Which lines run from the line with "Balade de 10 km." through the line with "Galerie photo" in the entries below? Print them exactly, both ends included, and nothing more.

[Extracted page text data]
:::

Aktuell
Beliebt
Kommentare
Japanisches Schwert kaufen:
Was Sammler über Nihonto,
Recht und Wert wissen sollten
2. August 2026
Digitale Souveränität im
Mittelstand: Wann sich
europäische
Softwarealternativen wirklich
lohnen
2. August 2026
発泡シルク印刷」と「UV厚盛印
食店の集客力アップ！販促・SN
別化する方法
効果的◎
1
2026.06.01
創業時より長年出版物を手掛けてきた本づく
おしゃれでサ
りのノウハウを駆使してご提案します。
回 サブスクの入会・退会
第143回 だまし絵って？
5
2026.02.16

:::

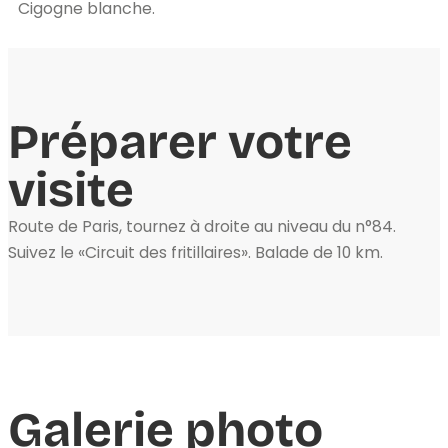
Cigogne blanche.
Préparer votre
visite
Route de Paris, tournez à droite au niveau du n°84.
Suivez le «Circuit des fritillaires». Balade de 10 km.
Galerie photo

:::

● **Solution to this task**
Suivez le «Circuit des fritillaires». Balade de 10 km.
Galerie photo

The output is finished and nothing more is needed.